Double-blinding is always the best choice for any experiment.
The control group in an experiment always receives no treatment at all.
Multiple Choice Questions
In an experiment testing whether fertilizer affects plant growth, the plant growth measured at the end is called the:
Ⓐ Treatment
Ⓑ Factor
Ⓒ Experimental unit
Ⓓ Response variable
Which scenario demonstrates proper randomization?
Ⓐ Assigning left-handed students to Treatment A and right-handed students to Treatment B
Ⓑ Letting students choose which treatment group they prefer
Ⓒ Using a random number generator to assign each student to a group
Ⓓ Assigning the first half of the class roster to Treatment A
A researcher tells participants they will receive either a real painkiller or a placebo, but participants don’t know which they receive. The researcher knows which is which. This is:
Ⓐ Double-blind
Ⓑ Single-blind
Ⓒ Unblinded
Ⓓ A control group design
What is the primary purpose of replication in experimental design?

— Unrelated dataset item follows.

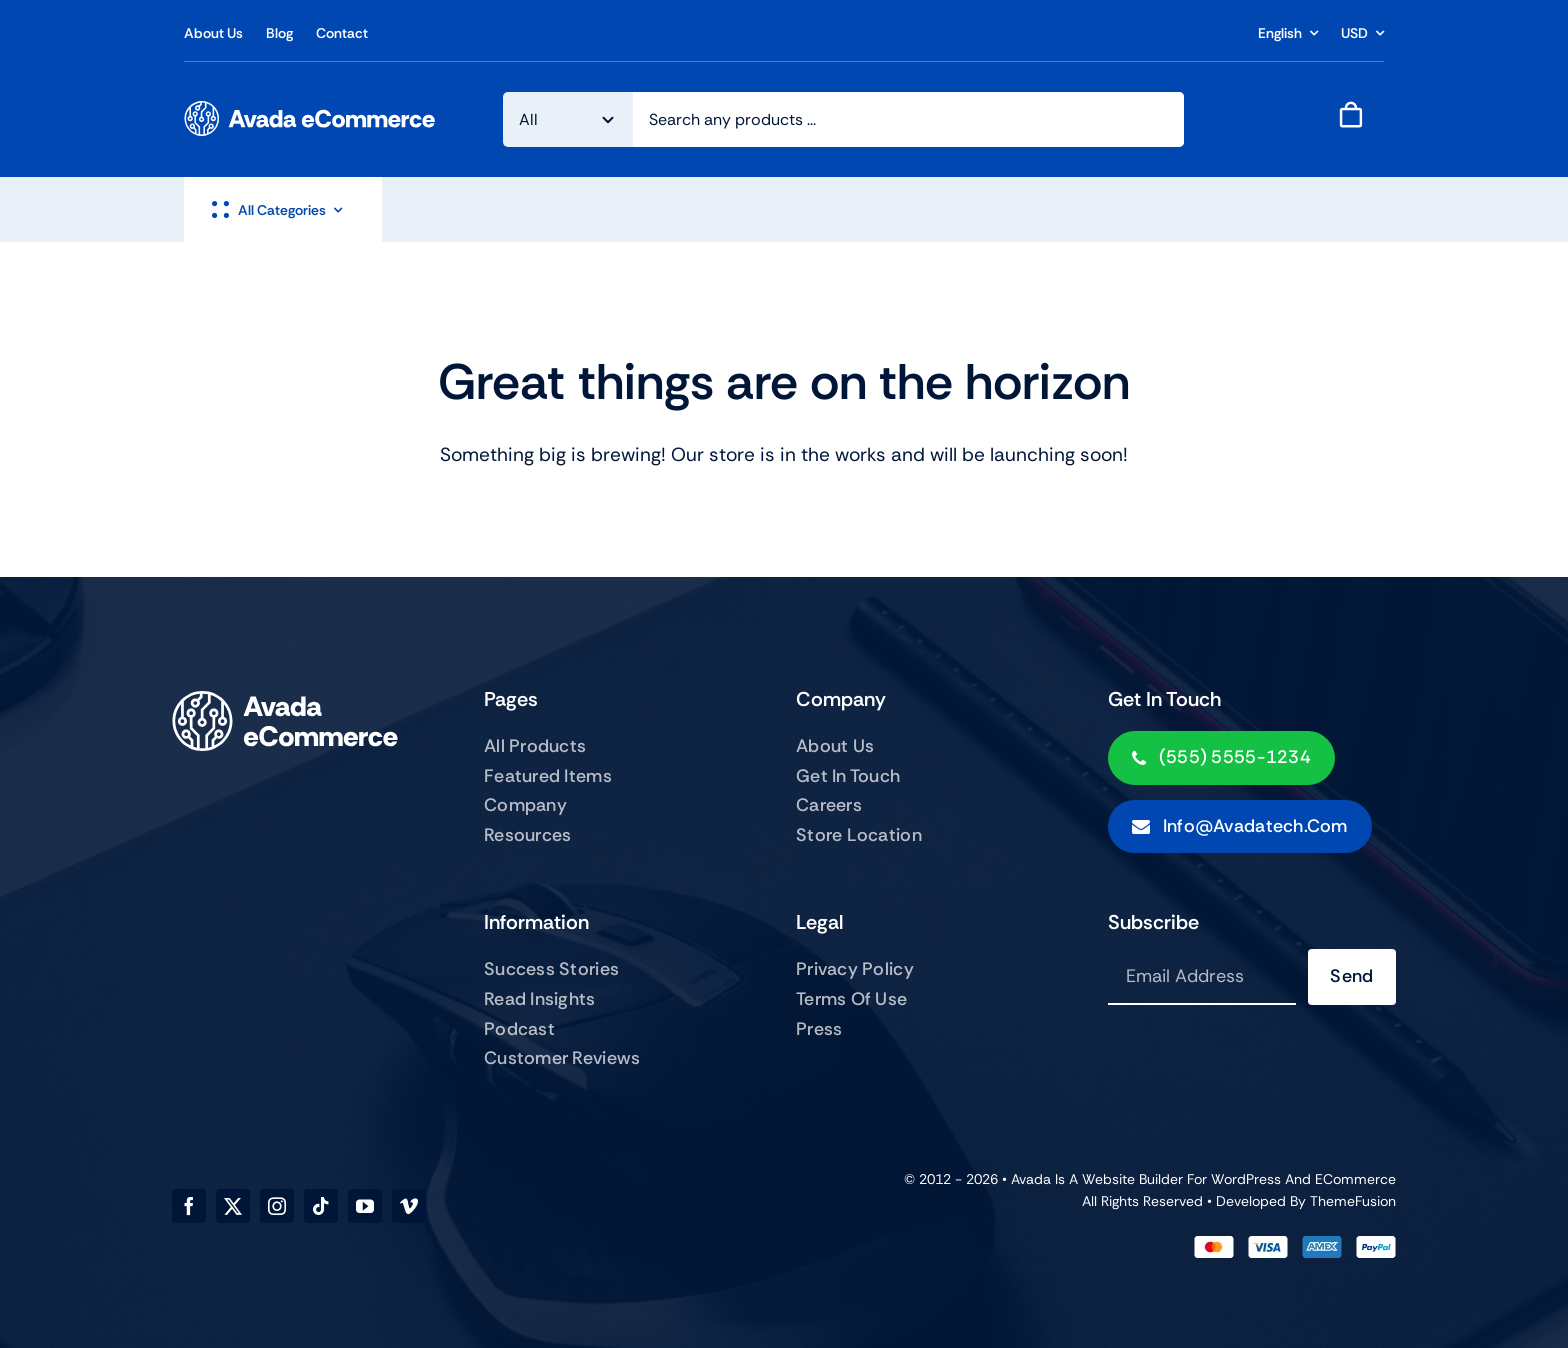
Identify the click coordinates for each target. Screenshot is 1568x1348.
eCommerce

Ⓐ To ensure the experiment follows ethical guidelines
Ⓑ To distinguish treatment effects from random variation
Ⓒ To make the experiment more convenient to conduct
Ⓓ To ensure all participants receive the same treatment
A factory tests a new assembly method by having Team A use the new method while Team B continues with the old method. Which principle is most clearly violated?
Ⓐ Control
Ⓑ Randomization
Ⓒ Replication
Ⓓ All three equally
In an experiment, the entities that receive treatments and from which measurements are taken are called:
Ⓐ Factors
Ⓑ Levels
Ⓒ Experimental units
Ⓓ Response variables
Answers to Practice Problems
True/False Answers:
False — Number of treatments = 2 × 4 × 3 = 24 (multiply, don’t add).
False — A placebo primarily controls for expectation effects (the placebo effect), not ethics. A “no treatment” control establishes baseline; when no treatment would be unethical, researchers use placebo or standard-of-care as the control. These serve different purposes.
False — Random assignment balances groups on average over many randomizations. Any single randomization may produce some imbalance by chance.
False — Replication means having multiple experimental units per treatment within a single experiment, not repeating the entire study.
False — Double-blinding is ideal when outcomes are subjective, but it’s unnecessary (or impossible) when measurements are objective or when treatments are visibly different.
False — A control group may receive a standard “status quo” treatment for comparison, not necessarily zero treatment.
Multiple Choice Answers:
Ⓓ — The response variable is the outcome measured to assess treatment effects.
Ⓒ — Random assignment requires using chance (not systematic rules, self-selection, or convenience) to assign units to groups.
Ⓑ — Single-blind: participants are blinded but researchers are not.
Ⓑ — Replication provides enough observations to see through random variation and detect real treatment effects.
Ⓑ — Randomization is violated because teams (not individuals) are assigned to treatments without random assignment. Team characteristics may confound results.
Ⓒ — Experimental units are the objects to which treatments are applied and from which responses are measured.